Now we are into January and two of the most popular theories for the markets center on January. We call it the January First 5 Days and the other one is the January Barometer. The theory is that the net for the first five days in January gives an indication of how the market will end the year. The January Barometer is a longer test that points to the same thing. If the 1st five days are up, we look for an up year--and--if the whole month is a net gainer, we also look for an up year. These are pretty accurate over the years. Of course, we look the opposite way, too--but let's think positive. We don't have to go back any further than 2009 to see a contrary result for this. Jan. 2009 was a bad month, and by mid-March, we all thought the roof not only was going to fall, it had already fallen. Then, almost miraculously, we saw the turn in the markets and the lows had been seen for 2009 and it was steadily up overall, from there on to the end of the year. We now have the first 5 days of Jan. 2010 on the books and what do we see? The year started off with a bang to the upside, with the Dow going up 156 points. The rest of the week showed only a few more points added on by Friday, when a last minute rally brought the Dow from a very flat, negative day, to a positive gain for the day. At any rate, we had a good 5 day net, and that points to a good year. We will have to wait a little bit to see how January ends up as a total month.

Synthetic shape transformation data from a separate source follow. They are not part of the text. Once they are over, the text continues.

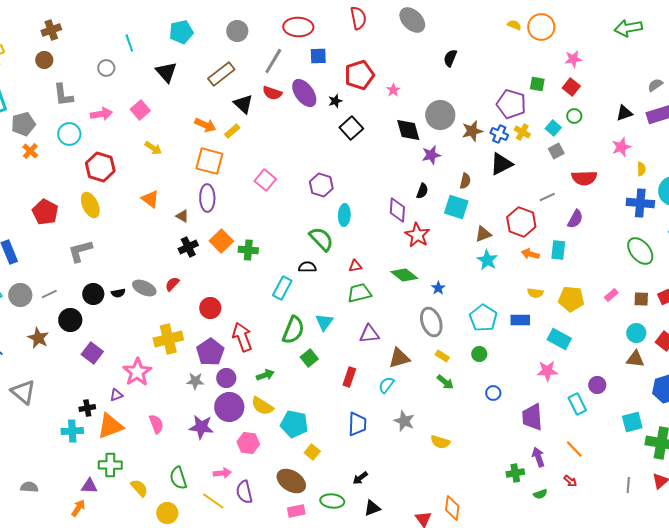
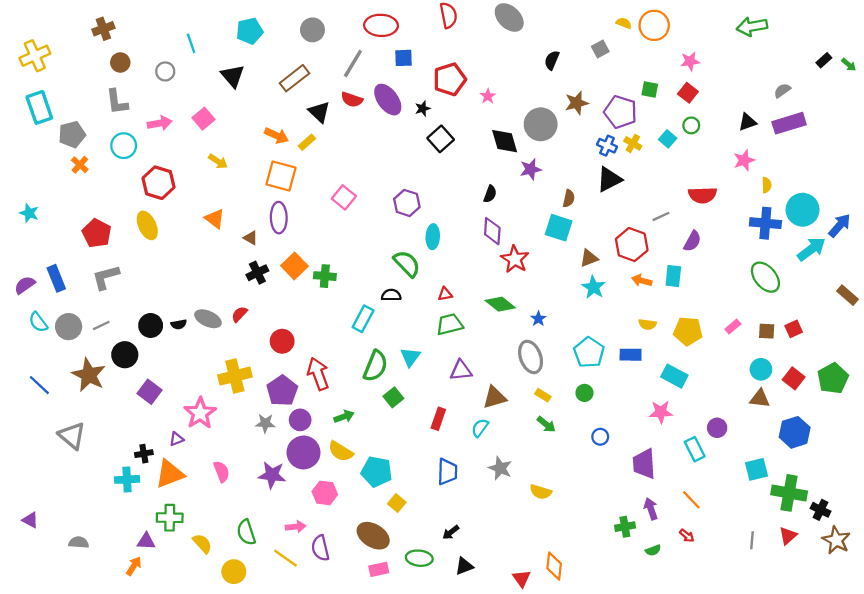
brown circle: (44, 60) -> (120, 62), moved
brown star: (472, 131) -> (577, 103), moved
gray square: (556, 151) -> (600, 49), moved
black semicircle: (422, 191) -> (490, 194), moved
gray L-shape: (80, 251) -> (106, 277), moved
brown star: (38, 338) -> (89, 375), size x1.4

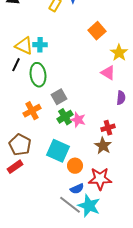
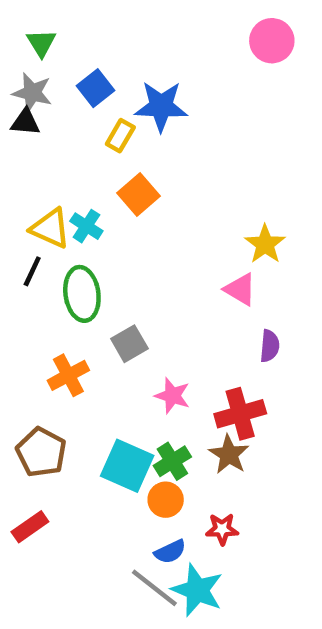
orange square: (97, 31) -> (138, 194), moved
cyan cross: (40, 45) -> (86, 226), turned 32
green cross: (65, 117) -> (172, 461), moved
red cross: (108, 128) -> (240, 414), size x1.5
red rectangle: (15, 167) -> (30, 527), moved
red star: (100, 179) -> (222, 529), size x0.6

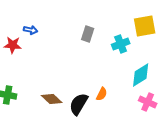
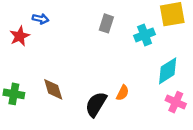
red star: (13, 45) -> (20, 36), turned -30
brown diamond: (52, 99) -> (53, 89), moved, turned 30

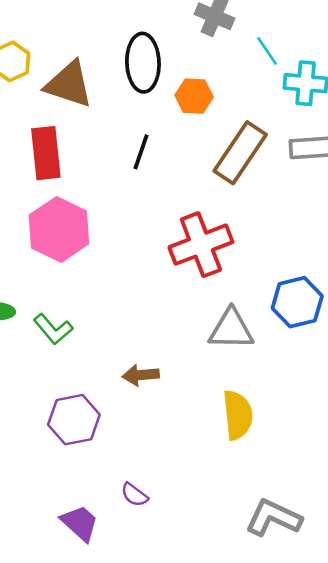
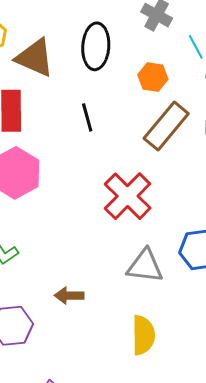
orange hexagon: (194, 96) -> (153, 77), moved
black line: (141, 152) -> (87, 117), turned -40
red cross: (201, 245) -> (128, 196), turned -30

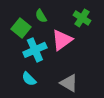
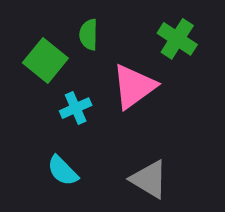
green semicircle: (41, 16) -> (89, 35), turned 32
cyan cross: (35, 50) -> (76, 108), size x0.6

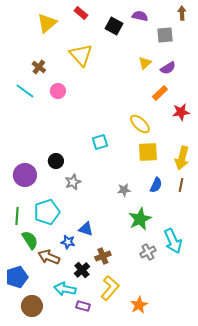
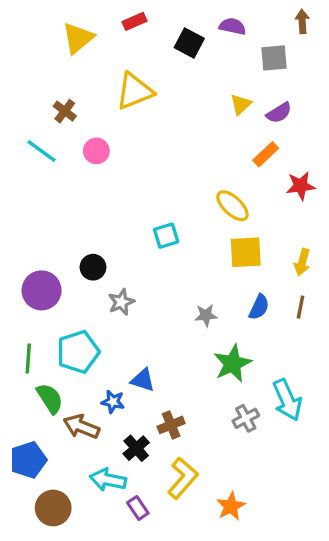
red rectangle: (81, 13) -> (135, 21), turned -64
yellow triangle: (81, 55) -> (135, 91), turned 50
yellow arrow: (182, 158) -> (302, 262), size x0.7
purple rectangle: (83, 306) -> (138, 508), turned 40

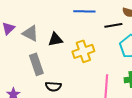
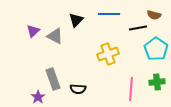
black triangle: (55, 39) -> (76, 20), moved, turned -35
gray rectangle: (36, 64) -> (53, 79), moved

This is also the time of the year when I reach back and test ol' Dad's theory of selling after the 10th day of Jan. and buying back later. With that in mind, if the results hit the "norm" for this thought, we would expect to see a retraction downward coming into the markets for a while, starting this coming week. It might not happen, or it could be a short drop followed by another move up. Let's see how it turns out. The reasoning for this is that there is a lot of optimism built up around the holidays from Thanksgiving to New Year's. Dad always said that there is more up moves or rising prices on expectations than actual results, be it stocks or real estate (like when Atlantic City was first granted the rights to establish gambling casinos--real estate prices were sky high on the news, but fell substantially when it came time for the actual building of the casinos), gold, etc. That drives the markets. At some point, tho, reality sets in and we have to see more than expectations, we need earnings. Earnings come and that determines jobs, consumer confidence, or lack of, and the dominoes are set up to fall or continue on a run.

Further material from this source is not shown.